Charli-Mae is charged with riot after attending the protest on 21 March, which saw police vehicles set on fire and police station windows smashed after the police attacked demonstrators. There were calls by politicians for an investigation to examine the violent and disproportionate policing of the protests, but of course, this has not happened. Instead, it is the protesters who find themselves in the dock.

Charli-Mae told the court that she attended the protest to join the vigil for Sarah Everard, who had been murdered by a police officer. Accused of joining in chants such as “Whose streets? Our streets”, she said:

It was personal to me because of Reclaim The Nights… It was a solidarity gesture so that women can walk freely in the night without being hurt.
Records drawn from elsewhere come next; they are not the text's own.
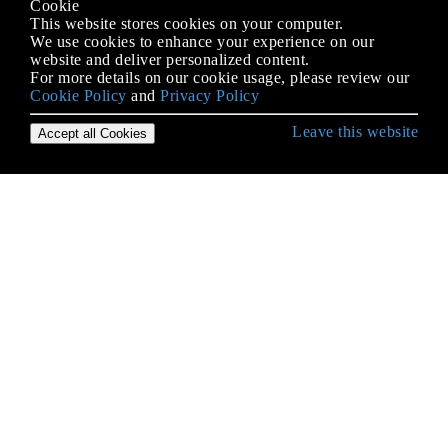
Cookie
This website stores cookies on your computer.
We use cookies to enhance your experience on our
website and deliver personalized content.
For more details on our cookie usage, please review our
Cookie Policy
and
Privacy Policy
Leave this website
Accept all Cookies
Erste Schritte mit asp.net-mvc
Abhängigkeitsspritze
ActionResult
ActionResult
ActionResult
Aktionsfilter
Anzeige- und Editorvorlagen
Asp.net mvc Mail senden
Automatische clientseitige Überprüfung anhand von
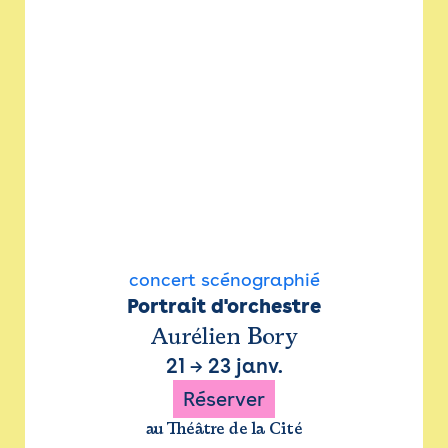
concert scénographié
Portrait d'orchestre
Aurélien Bory
21
→
23 janv.
Réserver
au Théâtre de la Cité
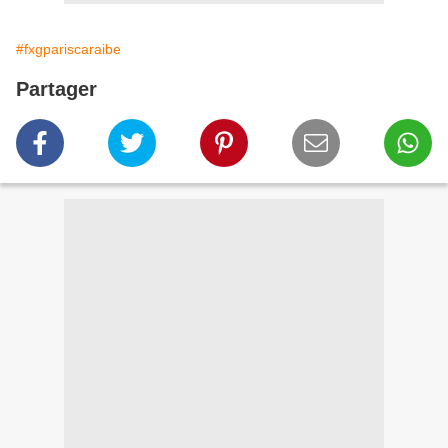
#fxgpariscaraibe
Partager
“Vulnerable”, “confused” and “disorientated”

Prosecutor Sarah Regan attempted to portray Charli-Mae – a young woman suffering from anxiety, who lost her two friends in the massive crowd, and whose phone had died so she had no way of contacting them – as a rioter who was part of a “violent mob”. Rather than acting with others around her, Charli-Mae said that she was “vulnerable”, “confused” and “disorientated”.

Regan portrayed the police as a defenceless force who were attacked with “missiles”. Meanwhile, police officers who took the stand also fed into a narrative that they acted purely in self defence.

But two police officers admitted that they had used not just their batons, but their shields, to attack the crowd. In a statement that was read out, PC Williams said:

Read on...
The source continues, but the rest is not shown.